The Algebra of Big-O

Steven J. Zeil

Last modified: Oct 26, 2023
Contents:

In the previous lesson we saw the definition of “time proportional to” (big-O), and we saw how it could be applied to simple algorithms. I think you will agree with me that the approach we took was rather tedious, and probably you wouldn’t want to use it in practice.

We are going to start working towards more usable approach to match the complexity of algorithm. We will start by looking at rather peculiar algebraic rules that can be applied for manipulating big-O expressions. In the next lesson, we shall then look at the process of taking an algorithm the way you and I actually write it in typical programming languages and analyzing that to produce the original big-O expressions.

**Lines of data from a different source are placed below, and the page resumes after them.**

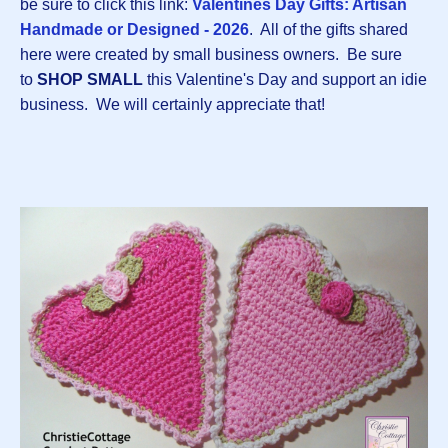
be sure to click this link:
Valentines Day Gifts: Artisan
Handmade or Designed - 2026
. All of the gifts shared
here were created by small business owners. Be sure
to
SHOP SMALL
this Valentine's Day and support an idie
business. We will certainly appreciate that!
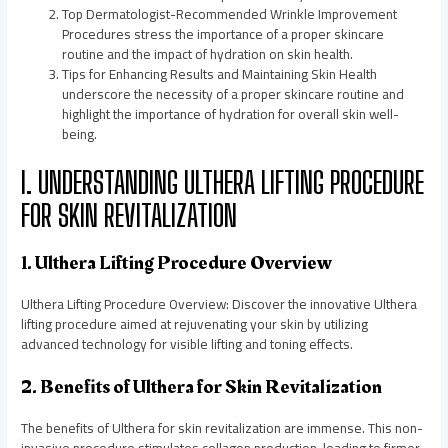
Top Dermatologist-Recommended Wrinkle Improvement
Procedures stress the importance of a proper skincare
routine and the impact of hydration on skin health.
Tips for Enhancing Results and Maintaining Skin Health
underscore the necessity of a proper skincare routine and
highlight the importance of hydration for overall skin well-
being.
I. UNDERSTANDING ULTHERA LIFTING PROCEDURE
FOR SKIN REVITALIZATION
1. Ulthera Lifting Procedure Overview
Ulthera Lifting Procedure Overview: Discover the innovative Ulthera
lifting procedure aimed at rejuvenating your skin by utilizing
advanced technology for visible lifting and toning effects.
2. Benefits of Ulthera for Skin Revitalization
The benefits of Ulthera for skin revitalization are immense. This non-
invasive procedure stimulates collagen production, leading to firmer,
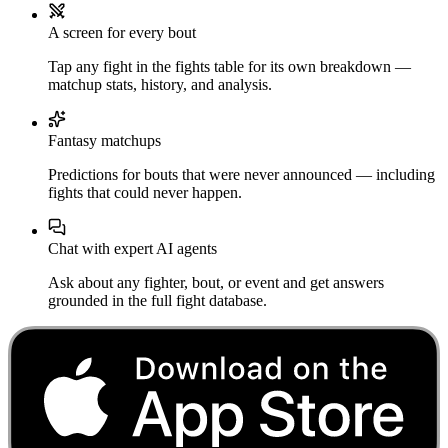
A screen for every bout
Tap any fight in the fights table for its own breakdown —
matchup stats, history, and analysis.
Fantasy matchups
Predictions for bouts that were never announced — including
fights that could never happen.
Chat with expert AI agents
Ask about any fighter, bout, or event and get answers
grounded in the full fight database.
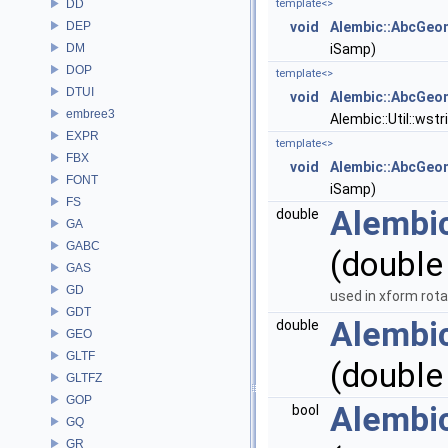
DD
template<>
DEP
void
Alembic::AbcGeom
DM
iSamp)
DOP
template<>
DTUI
void
Alembic::AbcGeom
embree3
Alembic::Util::wst
EXPR
template<>
FBX
void
Alembic::AbcGeo
FONT
iSamp)
FS
Alembi
double
GA
GABC
(double
GAS
GD
used in xform rot
GDT
Alembi
double
GEO
GLTF
(double
GLTFZ
GOP
Alembi
bool
GQ
GR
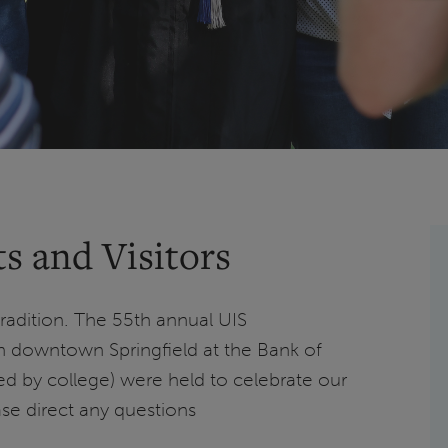
s and Visitors
radition. The 55th annual UIS
downtown Springfield at the Bank of
ed by college) were held to celebrate our
ase direct any questions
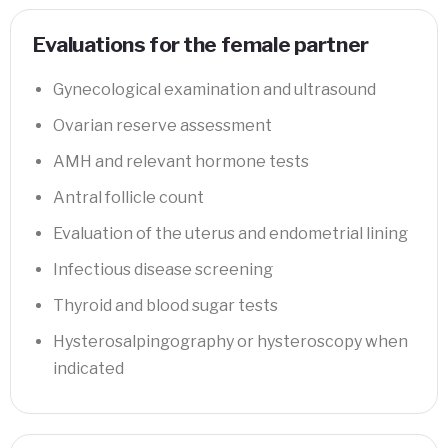
Evaluations for the female partner
Gynecological examination and ultrasound
Ovarian reserve assessment
AMH and relevant hormone tests
Antral follicle count
Evaluation of the uterus and endometrial lining
Infectious disease screening
Thyroid and blood sugar tests
Hysterosalpingography or hysteroscopy when
indicated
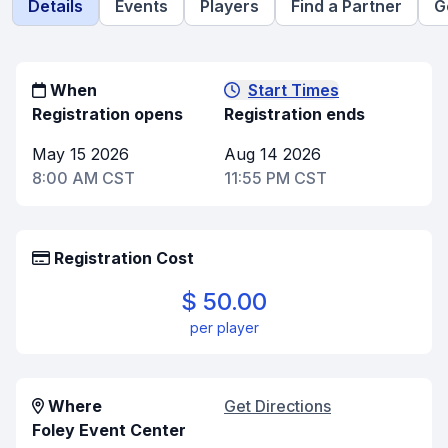
Details
Events
Players
Find a Partner
G
When
Start Times
Registration opens
Registration ends
May 15 2026
Aug 14 2026
8:00 AM CST
11:55 PM CST
Registration Cost
$ 50.00
per player
Where
Get Directions
Foley Event Center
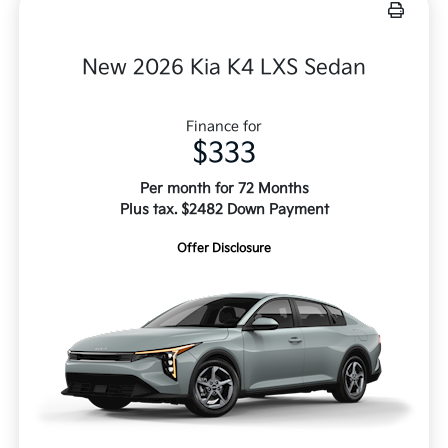
New 2026 Kia K4 LXS Sedan
Finance for
$333
Per month for 72 Months
Plus tax. $2482 Down Payment
Offer Disclosure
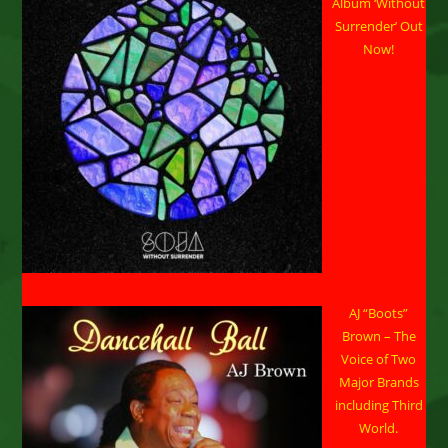
Album ‘Without
Beach,
CA
Surrender’ Out
Now!
AJ “Boots”
Brown – The
Voice of Two
Major Brands
including Third
World.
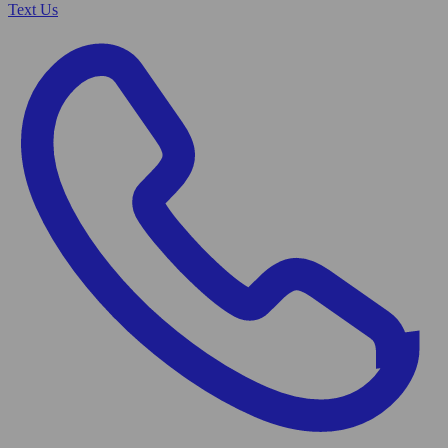
Text Us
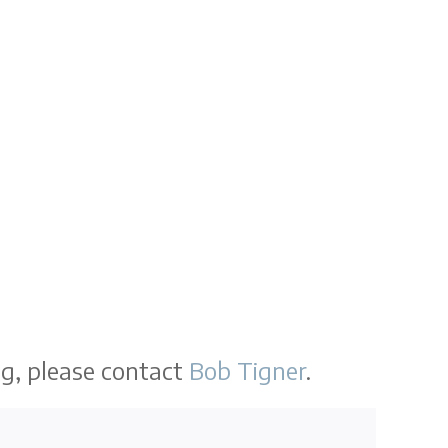
ng, please contact
Bob Tigner
.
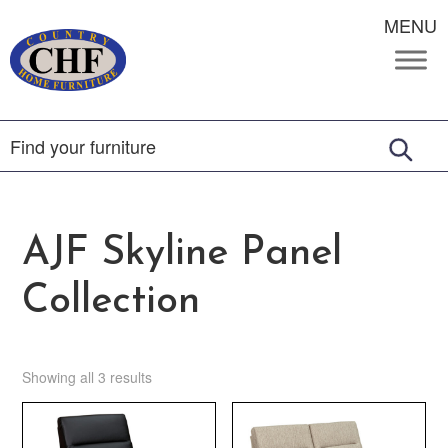
MENU
AJF Skyline Panel
Collection
Showing all 3 results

For now, though, let us start by discussing how we might manipulate big-O expressions once we’ve actually got them. The first thing we have to do is to recognize that the algebra of big-O expressions is not the same “good old fashioned” algebra you learned back in high school. The reason is that when we say something like $O(f(N)) = O(g(N))$, we are not comparing two numbers to one another with that ‘=’, nor are we claiming that f(N) and g(N) are equal. We are instead comparing two sets of programs (or functions describing the speed of programs) and we are stating that any program in the set $O(f(N))$ is also in the set $O(g(N))$ and vice-versa.

We will now explore the peculiar algebra of big-O, and, through that algebra, will see why big-O is appropriate for comparing algorithms.

1 Basic Manipulation

We start with a pair of simple, almost self-evident rules:

Algebraic Rule 1: $f(\bar{n}) + g(\bar{n}) \in O(f(\bar{n}) + g(\bar{n}))$

This rule comes into play most often when we discover that a program has to do two (or more) things before it is finished, one of which takes time $f(\bar{n})$ and the other takes time $g(\bar{n})$. The rule simply says that the running time of the entire program might be no faster than the sum of the running times of its constituent parts.

Because this is only an upper bound, the program might actually be faster than that (e.g., if the first part of the program prepares the data in some fashion that allows the second part to run faster than it would have in isolation). But it will be no slower, in the worst case, than some constant times the sum of the two run time bounds.

Algebraic Rule 2: $f(\bar{n}) * g(\bar{n}) \in O(f(\bar{n}) * g(\bar{n}))$

This rule comes into play most often when we discover that a program has a loop that runs through $f(\bar{n})$ iterations, and each iteration of the loop takes $O(g(\bar{n}))$ time. Then the program will be no slower, in the worst case, than some constant times the product of those two functions.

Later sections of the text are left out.